Wow, thats a trip, Brett. You learn something knew all the time.
Old    Tim (srock)      Join Date: Mar 2002       10-18-2007, 5:04 AM Reply   
Never never tow a boat with your pylon. Use the hooks at the back of the boat.
Old    Ken Campos (kcampos)      Join Date: Jul 2007       10-18-2007, 1:55 PM Reply   
Who ever said that you tow a boat from the hooks in the back? I have never heard that before
Old    Tim (srock)      Join Date: Mar 2002       10-18-2007, 2:21 PM Reply   
Good thing your hearing it now. Your pylon is not as strong as the tansom tie downs plus its a nice lever arm to multiply the force.

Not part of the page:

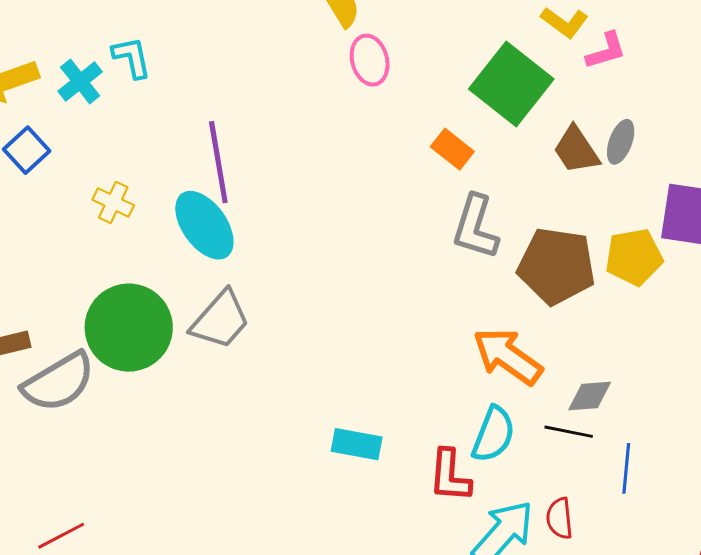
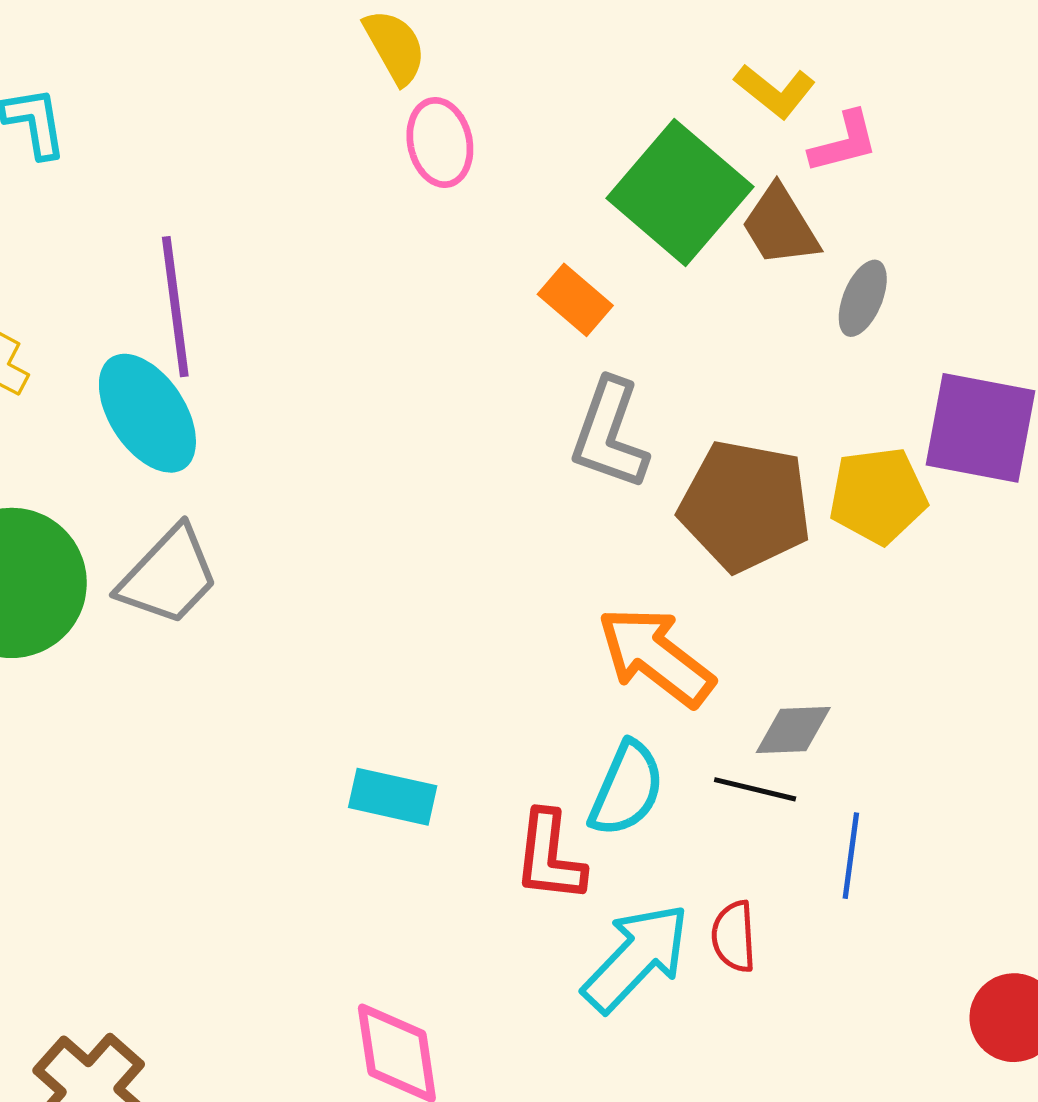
brown trapezoid: (576, 150) -> (780, 226), moved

I would be willing to bet that all owner's manuals tell you not to tow another boat from the pylon.

What does Sanger say?
Old    Andy Graham (ottog1979)      Join Date: Apr 2007       10-18-2007, 2:33 PM Reply   
http://www.tmcowners.com/teamtalk/archive/index.php/t-3505.html
Old    Adam Curtis (acurtis_ttu)      Join Date: May 2004       10-18-2007, 2:38 PM Reply   
probably just a bad starter solenoid, next time just jump the solenoid and it'll start right up, unless your battery was dead( I highly doubt it if you were running it all day before hand).
Old    Andy Graham (ottog1979)      Join Date: Apr 2007       10-18-2007, 3:03 PM Reply   
http://www.tmcowners.com/teamtalk/archive/index.php/t-3505.html
Old    Tim (srock)      Join Date: Mar 2002       10-18-2007, 3:04 PM Reply   
What does the manual say? I'll eat my words if I'm wrong.

I know my local dealer was flooded with pylon repairs when extended poles were first introduced.

As a mastercraft dealer, his argument against my Malibu purchase was that repair was difficult because the pylon was formed into the fiberglass with no other support structure to rework.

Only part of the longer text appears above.